# Adoption Needed - San Jose CA - JPN 06 AA 00142



## TAWhatley (Mar 6, 2001)

If you are a racing pigeon fancier in the San Jose CA area and would
be interested in adopting this Japanese banded bird, please contact
me. I e-mailed the JRPA about a week ago attempting to locate the 
current owner but have not heard back from them.

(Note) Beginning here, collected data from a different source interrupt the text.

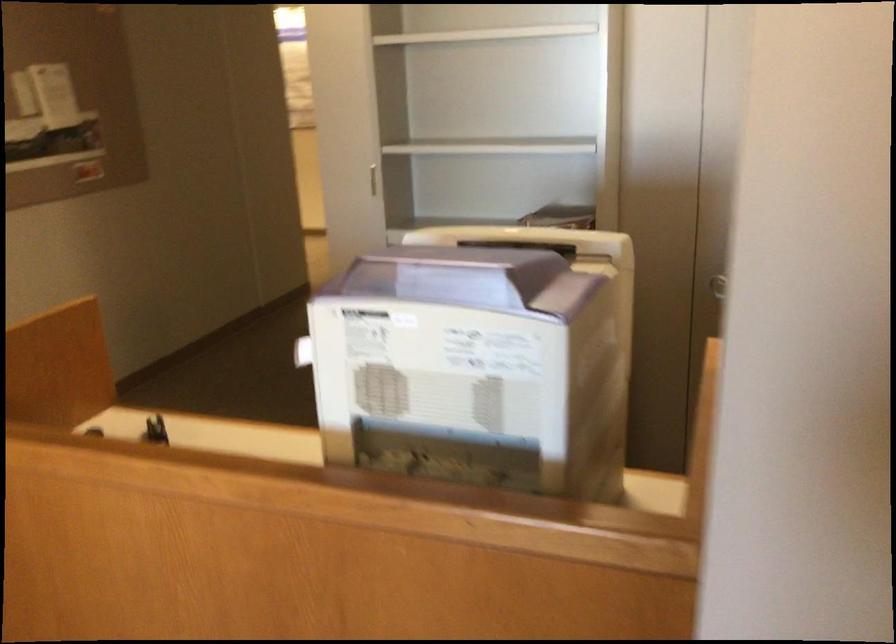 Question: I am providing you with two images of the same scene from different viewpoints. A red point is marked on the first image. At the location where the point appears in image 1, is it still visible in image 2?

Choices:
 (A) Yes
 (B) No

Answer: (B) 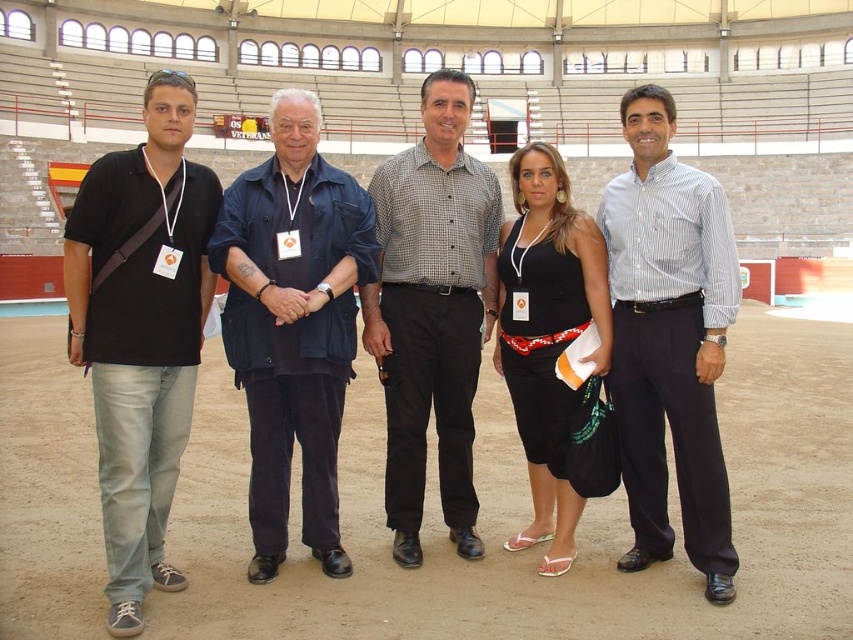 Question: Is white striped shirt at center further to the viewer compared to checkered shirt at center?

Choices:
 (A) yes
 (B) no

Answer: (B)

Question: Is white striped shirt at center to the left of checkered shirt at center from the viewer's perspective?

Choices:
 (A) no
 (B) yes

Answer: (A)

Question: Which point appears farthest from the camera in this image?

Choices:
 (A) (703, 371)
 (B) (332, 340)
 (C) (463, 397)
 (D) (534, 200)

Answer: (D)

Question: Which point is closer to the camera taking this photo?

Choices:
 (A) (434, 387)
 (B) (241, 323)
 (C) (131, 396)
 (D) (509, 548)

Answer: (C)

Question: Does white striped shirt at center have a larger size compared to checkered shirt at center?

Choices:
 (A) yes
 (B) no

Answer: (B)

Question: Which of the following is the closest to the observer?

Choices:
 (A) dark blue cotton shirt at center
 (B) checkered shirt at center

Answer: (A)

Please note: *This bird is in an animal shelter. 
There can be NO shipping of the bird, so please don't ask about shipping. 
The adopter MUST go to the shelter and pay the adoption fee and complete 
whatever paperwork the shelter requires*

Thanks!

Terry


----------



## chove123 (May 13, 2007)

*bird in need of home*

i would be interrested in the japenese banded bird do you know if it is a cock or he i,m in need of a cock but if is a hen really does not matter i have plenty of room please give me a call 1408 592 2511 this is my cell phone the best way to get a hold of me my email is [email protected] 
thanks for your time 


Dan H


----------



## TAWhatley (Mar 6, 2001)

Thanks, Dan. This bird was picked up by the West San Jose RPC, and they are finding a home for it. Since you are in the area, please let the folks at Mickaboo Cockatiel Rescue know that you are around and interested in adopting. Even though they are a hookbill rescue, they are kind enough to also take in doves and pigeons.

You can Google them and find them easily.

Terry


----------